Die Überschrift „Die Leibesfrucht“ ist noch dunkel, sie wird im Verlauf des Gedichtes erhellt. Zunächst werden Dialoge zweier verschiedener Stimmen mit einer werdenden Mutter wörtlich wiedergegeben (V. 1-21); wer das alles berichtet, ist unklar. Darauf meldet sich eine Stimme, die sich an alle Frauen wendet und sie zum „Aufwachen“ auffordert (V. 22-35). Danach wird vermutlich durch die gleiche Stimme die Situation eines neugeborenen Kindes beschrieben, das möglicherweise das Kind der zu Beginn klagenden Mutter ist und dessen Schicksal als armes unterdrücktes Wesen jetzt schon feststeht (V. 36-40). Das Fazit, ein einziger Satz, ist die letzte Strophe: „Das ist das Schicksal einer deutschen Leibesfrucht.“ (V. 41) Die Stimme ergreift Partei für die arme schwangere Frau, ruft alle Frauen zum Widerstand gegen die Kirche und die Unternehmer auf, welche vom § 218 profitieren, und beklagt das Schicksal des neugeborenen Kindes. – Der Autor Tucholsky wendet sich mit diesem Gedicht 1929 in der „Arbeiter Illustrierte Zeitung“ gegen den Fortbestand des § 218 StGB.

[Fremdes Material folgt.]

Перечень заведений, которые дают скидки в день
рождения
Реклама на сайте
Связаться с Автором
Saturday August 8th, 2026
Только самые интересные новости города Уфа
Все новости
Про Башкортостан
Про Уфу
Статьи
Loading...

Der Rhythmus des Gedichtes ist bewegt und komplex. Das vorherrschende Versmaß ist der Knittelvers; in einigen kurzen Versen, die auch wiederholt werden (V. 2, V. 9, V. 12, V. 20), sowie zu Beginn des Unternehmerchors (V. 28-32) gibt es nur zwei Hebungen, während der Vers 8 (der Aufschrei der Mutter) fünf Hebungen aufweist. Die Kadenzen wechseln ohne System. Zu Beginn der ersten drei Strophen steht jeweils ein Kreuzreim, die anderen Reime sind Paarreime; nur V. 7 bezieht sich entweder auf V. 2/4 zurück oder greift auf „Mutter“ in V. 8 vor. Die Verse 9/10 und 20/21 könnte man als einen Vers auffassen, dann hätte man vier Hebungen und einen einzigen Reim mit dem vorhergehenden reimenden Vers. Der Satz geht gelegentlich über das Versende hinaus. Die reimenden Verse passen meist semantisch gut zusammen, zum Beispiel: ein Kind – wie seine Geschwister sind (V. 5/6); die Reichen – ungestraft zum Abtreiber schleichen (V. 17/18); mit Schreien ist nichts getan – nieder mit kirchlichem Größenwahn (V. 22/24). Die Frau spricht erregt und schnell, der Unternehmerchor langsam, die anderen Stimmen unterschiedlich.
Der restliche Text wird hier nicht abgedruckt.